_SUPPLIED INFORMATION_.
:::

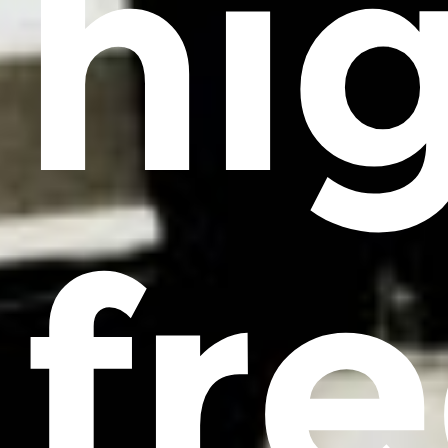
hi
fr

:::

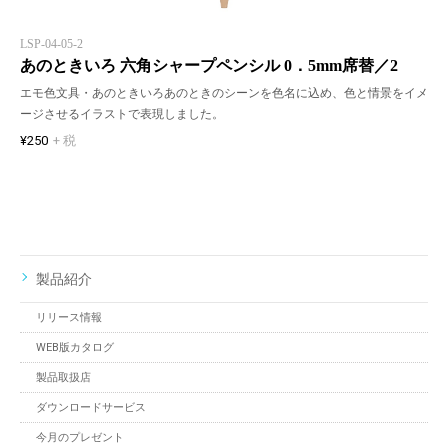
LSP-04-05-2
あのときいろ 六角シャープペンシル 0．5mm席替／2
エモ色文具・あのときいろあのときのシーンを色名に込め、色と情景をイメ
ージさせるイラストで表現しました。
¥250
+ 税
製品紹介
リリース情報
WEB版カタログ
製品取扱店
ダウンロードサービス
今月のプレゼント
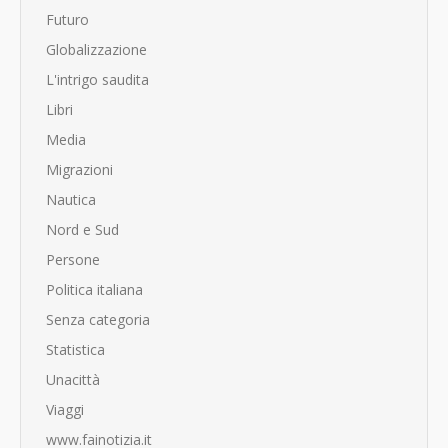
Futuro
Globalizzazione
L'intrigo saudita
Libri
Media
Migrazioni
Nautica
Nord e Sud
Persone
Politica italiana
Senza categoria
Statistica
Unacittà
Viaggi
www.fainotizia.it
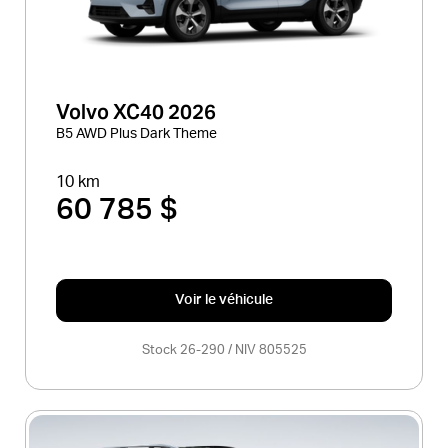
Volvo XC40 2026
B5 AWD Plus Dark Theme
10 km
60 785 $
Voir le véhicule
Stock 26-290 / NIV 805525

:::

_PROBLEM_.
Set down word for word the lines above from the one with "あのときいろ 六角シャープペンシル 0．5mm席替／2" up to and including the one with "Stock 26-290 / NIV 805525". Omit every picture.

_TASK RESPONSE_.
あのときいろ 六角シャープペンシル 0．5mm席替／2
エモ色文具・あのときいろあのときのシーンを色名に込め、色と情景をイメ
ージさせるイラストで表現しました。
¥250
+ 税
製品紹介
リリース情報
WEB版カタログ
製品取扱店
ダウンロードサービス
今月のプレゼント
Futuro
Globalizzazione
L'intrigo saudita
Libri
Media
Migrazioni
Nautica
Nord e Sud
Persone
Politica italiana
Senza categoria
Statistica
Unacittà
Viaggi
www.fainotizia.it
Volvo XC40 2026
B5 AWD Plus Dark Theme
10 km
60 785 $
Voir le véhicule
Stock 26-290 / NIV 805525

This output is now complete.